Se vogliamo davvero rendere giustizia a Guinefort, al cane Guinefort, dobbiamo smetterla di chiamarlo santo. E per liberarci dei santi, possiamo fare affidamento solo sulla scienza.


[1] Questi utilizzi sono: 1) Potenza muscolare al di là della sola forza umana; 2) trasporto rapido di beni e persone; 3) materiali grezzi (lana o pelo) per la produzione di tessuti, corde e così via; 4) materiali utili come fertilizzanti, combustibili o da costruzione (letame); 5) smaltimento di rifiuti e immondizie; 6) accumulazione della ricchezza in forma mobile e immagazzinamento dell’eccesso di produzione agricola, recuperabile con la macellazione; 7) alimenti ad alto contenuto di grassi e proteine (latte e derivati) per adulti e lattanti, il che ha reso possibile la diminuzione dell’intervallo tra le nascite; 8) protezione per le persone, i loro beni e le abitazioni; 9) individuazione e uccisione di infestanti e selvaggina; 10) combinazione di tratti che permettono agli umani di colonizzare nuovi habitat, come le zone desertiche o gelide (in The animal connection and human evolution. Current Anthropology, 51(4), 2011).

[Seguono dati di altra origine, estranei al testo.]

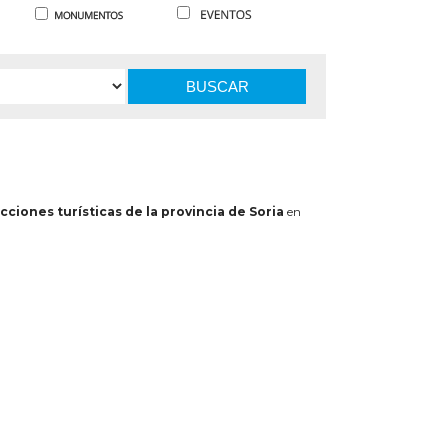
BUSCAR
cciones turísticas de la provincia de Soria
en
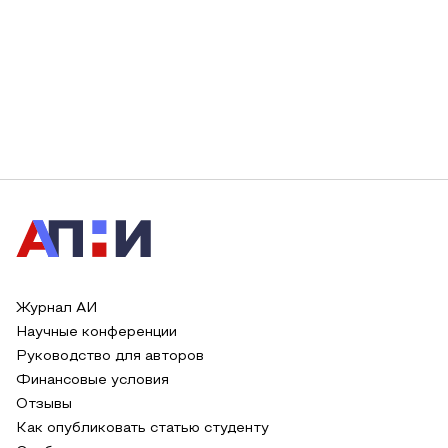
Журнал АИ
Научные конференции
Руководство для авторов
Финансовые условия
Отзывы
Как опубликовать статью студенту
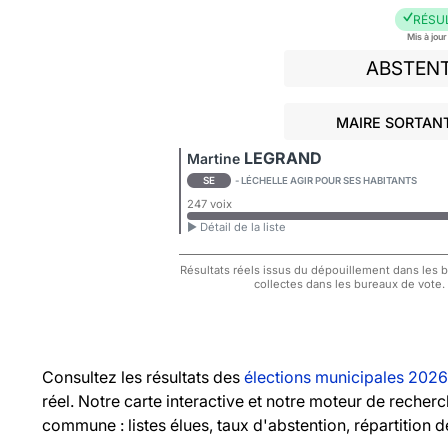
RÉSU
Mis à jou
ABSTEN
MAIRE SORTANT
LEGRAND
Martine
SE
- LÉCHELLE AGIR POUR SES HABITANTS
247 voix
► Détail de la liste
Résultats réels issus du dépouillement dans les bu
collectes dans les bureaux de vote.
Consultez les résultats des
élections municipales 2026
réel. Notre carte interactive et notre moteur de recher
commune : listes élues, taux d'abstention, répartition d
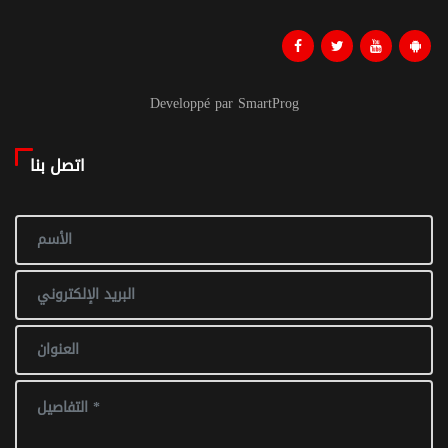
Developpé par SmartProg
اتصل بنا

[2] A natural history of domesticated mammals. 2nd Edition, Cambridge, Cambridge University Press, 1999.

[3] Ad esempio, Hare, Brian, and Michael Tomasello. Human-like social skills in dogs? (B. Hare e M. Tomasello, Trends in cognitive sciences 9.9 (2005): 439-444).

    


NOTA AUTOBIOGRAFICA

Nane Cantatore ha quella che si dice una solida formazione filosofica (dottorato di ricerca alla Sapienza) ma l’ha usata soprattutto fuori dall’accademia, cercando di capire qualcosa del mondo e dell’epoca. Ha pubblicato qualche saggio accademico, qualche traduzione, un libro e parecchi articoli, ha lavorato in diversi settori e incrociato parecchi media, ma alla fine la cosa che gli riesce meglio è il gulasch.